# WHAT IS EXPECTED:
Your output should be the complete listing, word for word, with no pictures in it.

# AVAILABLE DATA:
--------------------
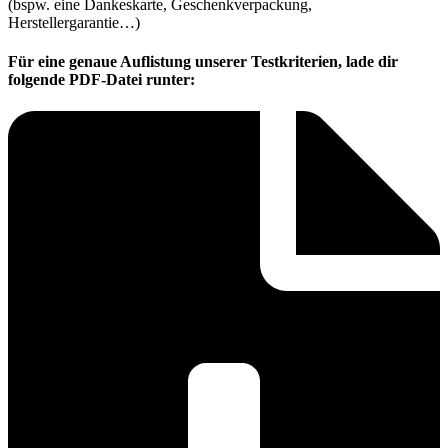
(bspw. eine Dankeskarte, Geschenkverpackung,
Herstellergarantie…)
Für eine genaue Auflistung unserer Testkriterien, lade dir
folgende PDF-Datei runter:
--------------------
# PROBLEM SOLUTION:
(bspw. eine Dankeskarte, Geschenkverpackung,
Herstellergarantie…)
Für eine genaue Auflistung unserer Testkriterien, lade dir
folgende PDF-Datei runter:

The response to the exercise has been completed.